The most frustrating part of my recovery was waiting on my vision to improve. While LASIK patients dance around with 20/20 vision within a week, PRK patients take longer to get to the same level. When I used my clear drops, I could see a perfect 20/20 for a few seconds until my eye absorbed the medicine, and then it would go back to anywhere from 20/60-20/100. In fact, I couldn’t read the 20/20 line without correction until almost four months later—and even then it was blurry. I was paranoid about my vision problems, but just needed to be patient (as do you if you are reading this post-op). My vision improved week by week (it was hard to track daily improvements), and then month by month. Over the last four to five months, the improvements have been so subtle that I didn’t notice them until I spoke with my doctor and we reviewed my history.
I still have a few side effects that I am told will not clear up. I have trouble when light is shined directly in my eye or looking at bright objects when ambient light is low. Traffic lights at night have tiny starbursts around them. If I go to a concert with moving stage lights, I have a hard time seeing the stage when one of those lights moves over my face and near my eye line. I’m finally off my steroid drops (and the additional drops I had to use to keep my internal eye pressure under control), and I am now dealing with dry eyes. When my eyes get tired at night or dry, I don’t see a crisp 20/20—more like 20/30. My doctor told me that these could get better or even disappear over time.
So, was it worth it?
Every penny. I would do it again in a heartbeat. Even with the long term side effects, I can read 20/15, and recently read 2/3 of the 20/10 line at the surgeons office. During my recovery I would notice new things on a weekly basis, but the one thing that made the biggest impression on me was something that happened at 3am one night about a month after my surgery. I was sleeping on my side, facing my wife’s side of the bed and woke up. Wondering what time it was, I lifted my head up a bit to read the small clock on HER side of the bed. I instinctively looked at the clock that would allow me to move the least, and then I had one of those adrenaline fueled moments where I said (not aloud, wife would smack me), “Holy crap! I just read a clock that was six feet away from me in the middle of the night!”

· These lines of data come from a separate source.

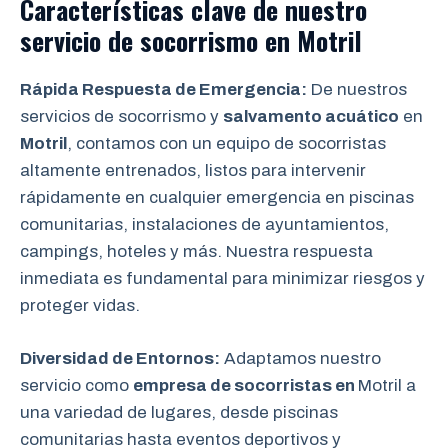
Características clave de nuestro
servicio de socorrismo en
Motril
Rápida Respuesta de Emergencia:
De nuestros
servicios de socorrismo y
salvamento acuático
en
Motril
, contamos con un equipo de socorristas
altamente entrenados, listos para intervenir
rápidamente en cualquier emergencia en piscinas
comunitarias, instalaciones de ayuntamientos,
campings, hoteles y más. Nuestra respuesta
inmediata es fundamental para minimizar riesgos y
proteger vidas.
Diversidad de Entornos:
Adaptamos nuestro
servicio como
empresa de socorristas en
Motril a
una variedad de lugares, desde piscinas
comunitarias hasta eventos deportivos y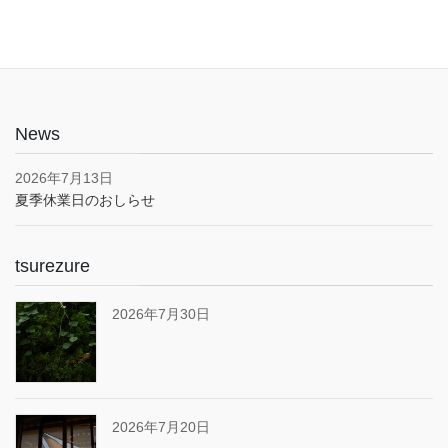
News
2026年7月13日
夏季休業日のおしらせ
tsurezure
2026年7月30日
2026年7月20日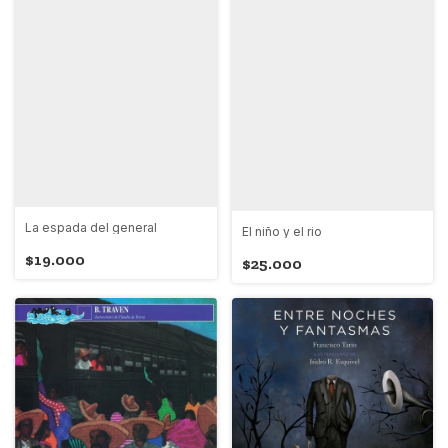
La espada del general
El niño y el rio
$19.000
$25.000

Choosing your doctor is important. I would not choose a doctor that treats LASIK and PRK like an assembly line, and if you choose PRK you should ensure your doctor does plenty of those procedures. You want a doctor that will his time with you and focus on your needs. You will pay more for this, but it’s your vision! You elect to travel to find a doctor as well. Dallas has a high concentration of experienced refractive surgeons advertising prices anywhere from $500 to $3,000 per eye. Before booking your trip, make sure you talk to your doctor about how long you should wait before flying home.
I’ve been free of glasses and contacts for over a year now. It’s the little things that remind me of how cool this is. Things like opening my eyes under water while swimming, reading the clock in the middle of the night, and not being crippled when the tiniest spec of dust floats into my eyes. PRK may not be for everyone, but it was definitely for me.